(What is expected) Every record that follows should be written out word for word; the pictures stay out.

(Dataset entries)
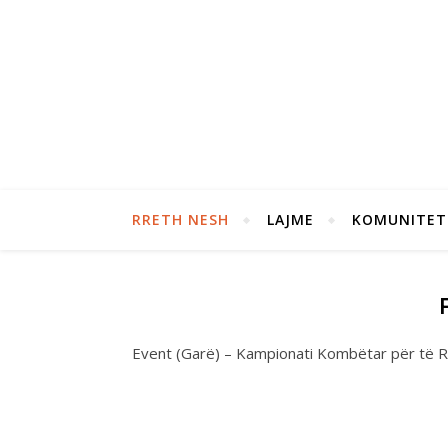
RRETH NESH
LAJME
KOMUNITET
Event (Garë) – Kampionati Kombëtar për të R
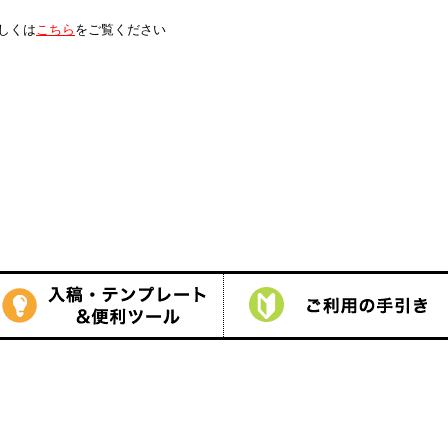
は
こちら
をご覧ください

(Task output)
RRETH NESH
LAJME
KOMUNITET
Event (Garë) – Kampionati Kombëtar për të R
は
こちら
をご覧ください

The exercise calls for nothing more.